The fundamental issues that keep coming up, the questions players ask each other in chat and the forums are recurring, persistent, and insiduous.

Does anyone at W3C even play the game?

That is one I have heard often since returning to SC, and it is a damned good question.

What W3C, and many vets, seem to be doing is failing to look beyond current processes to see this fundamental fact:

Most of the basic functions of this sim are fundamentally flawed.

Quality is a prime example. It is artificially boosted to levels that are required to sustain profitability even though there is no corresponding market for such high quality goods. It is a contrivance that has to be subsidized and is, despite denials to the contrary.

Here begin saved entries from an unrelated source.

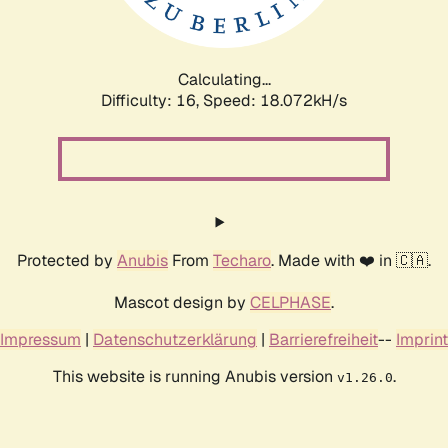
Calculating...
Difficulty: 16,
Speed: 18.072kH/s
Protected by
Anubis
From
Techaro
. Made with ❤️ in 🇨🇦.
Mascot design by
CELPHASE
.
Impressum
|
Datenschutzerklärung
|
Barrierefreiheit
--
Imprint
This website is running Anubis version
.
v1.26.0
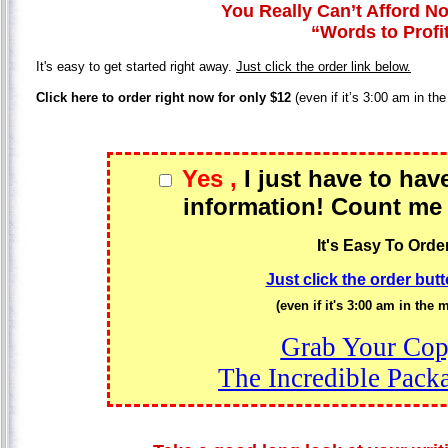
You Really Can’t Afford No
“Words to Profi
It's easy to get started right away.
Just click the order link below.
Click here to order right now for only $12
(even if it’s 3:00 am in th
Yes ,
I just have to hav
information! Count me 
It's Easy To Order
Just click the order but
(even if it's 3:00 am in the 
Grab Your Cop
The Incredible Pac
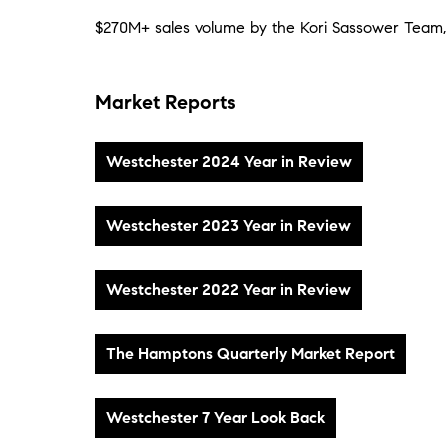
$270M+ sales volume by the Kori Sassower Team,
Market Reports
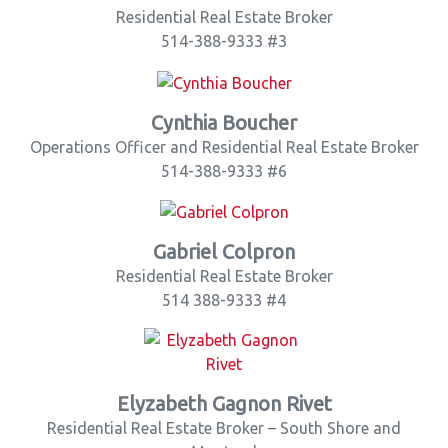
Residential Real Estate Broker
514-388-9333 #3
Cynthia Boucher
Operations Officer and Residential Real Estate Broker
514-388-9333 #6
Gabriel Colpron
Residential Real Estate Broker
514 388-9333 #4
Elyzabeth Gagnon Rivet
Residential Real Estate Broker – South Shore and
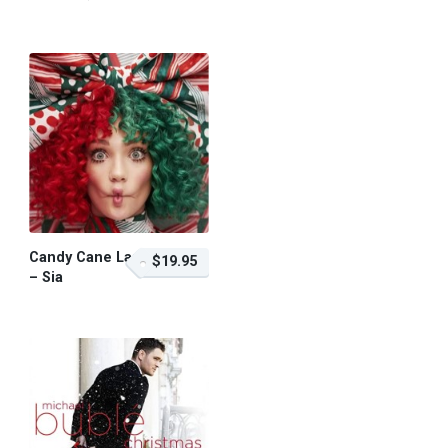
$19.95 – Purchase
Candy Cane Lane
$19.95
– Sia
$19.95 – Purchase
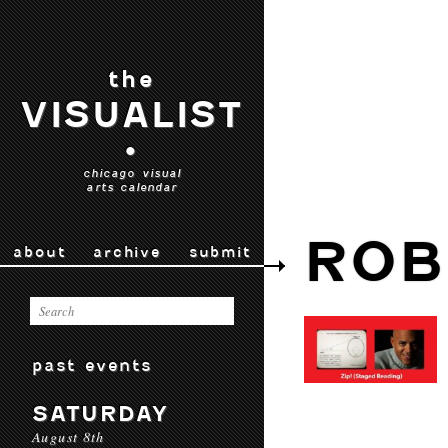
the
VISUALIST
•
chicago visual
arts calendar
ROB
about
archive
submit
past events
SATURDAY
August 8th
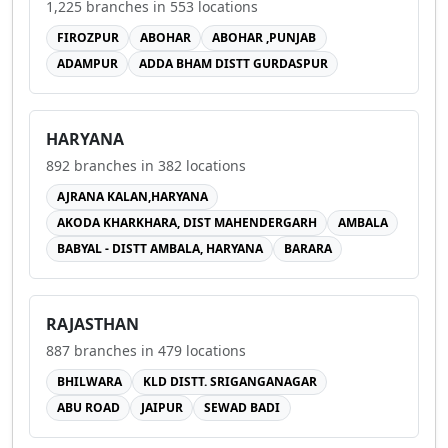
1,225
branches in
553
locations
FIROZPUR
ABOHAR
ABOHAR ,PUNJAB
ADAMPUR
ADDA BHAM DISTT GURDASPUR
HARYANA
892
branches in
382
locations
AJRANA KALAN,HARYANA
AKODA KHARKHARA, DIST MAHENDERGARH
AMBALA
BABYAL - DISTT AMBALA, HARYANA
BARARA
RAJASTHAN
887
branches in
479
locations
BHILWARA
KLD DISTT. SRIGANGANAGAR
ABU ROAD
JAIPUR
SEWAD BADI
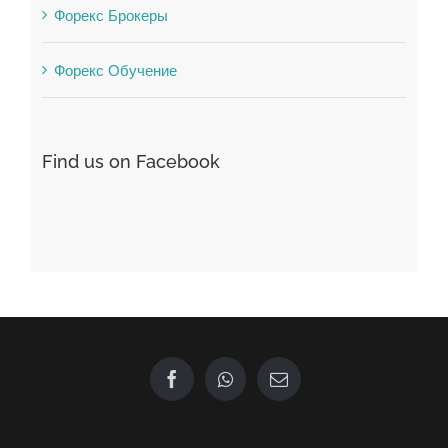
Форекс Обучение
Find us on Facebook
GET IN TOUCH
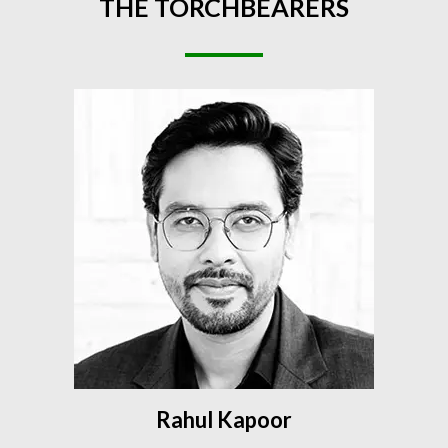
THE
TORCHBEARERS
Rahul Kapoor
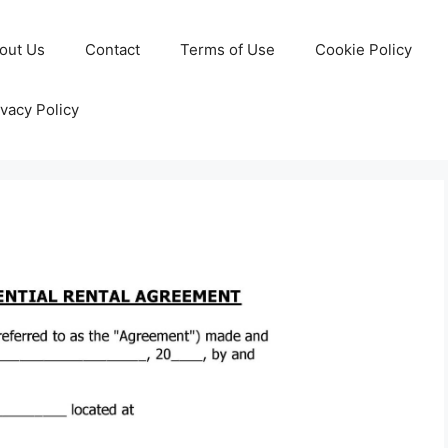
out Us
Contact
Terms of Use
Cookie Policy
ivacy Policy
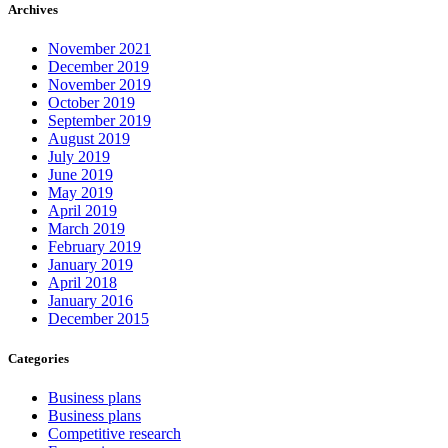
Archives
November 2021
December 2019
November 2019
October 2019
September 2019
August 2019
July 2019
June 2019
May 2019
April 2019
March 2019
February 2019
January 2019
April 2018
January 2016
December 2015
Categories
Business plans
Business plans
Competitive research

Base pricing is another facet that exists by W3C fiat, not market forces. It may be manipulated by a few percentage points, but remains within set parameters.

The overall focus appears to be running the world's economy, minimizing the amount of intervention required in C3's, and forcing the overall sim into predetermined, and entirely personal, preconceptions of what "should" be, not what is.

W3C has made great strides in improving ease of use features, but continued further and further down the road of taking control of our countries, enterprises, and corporations from the bottom up. Regardless of where we set levels, automatic functions kick in to save us from ourselves and shove us back on to the reservation. Vets know the parameters and accept them with another shrug. Why insist upon change?

Players do not pay for the privelege of helping this neverending beta reach some sort of happy state that will finally please its creators.

When numbers are forced into "realistic" levels and the same problems persist, what then?

Forgetting for a moment that most of these issues have immediate and easily determined "solutions", what is with this slavery to bad ideas?

Quality as it was implemented was a bad idea. I said it then, and years later, here we are. Same screwed up process.

Military levels are too high.
Geez. Don't just say "OK. Set up units to certain levels, restricting weapon quantities and requiring diversity matching real world force structures. Limit number of units per base and number of bases."
Boom. You've got your military levels at "realistic" numbers overnight. "We can't do that. That would not work!"

Really? Why not?

Instead we remain slaved to an infantile, idiotic war engine that attempts to "duel" weapon systems and is riddled with bugs and loopholes. It is tweaked and adjusted ad nauseum and still is a bad joke.

Hmmm. Couldn't function like other wargames, could we?

Assign base combat power values for weapon systems, add them up them into unit totals, adjust for factors like training, morale, leadership, and quality arriving at a value for the unit. Units of fire, supplies for 1 combat round, would be established based on the type of unit and its components and a 30 day/round supply allocated. Combat units fight, having their values adjusted for terrain, attack, defense, and relative proportion of forces, casualties and losses assigned, units of fire deducted for a combat round, and the fight is over until the next attack.

That would be too simple.

No. Instead, we will try to fight individual tanks and planes, keeping track of every round fired, in a macro game system. That makes sense. And we wonder why nothing works.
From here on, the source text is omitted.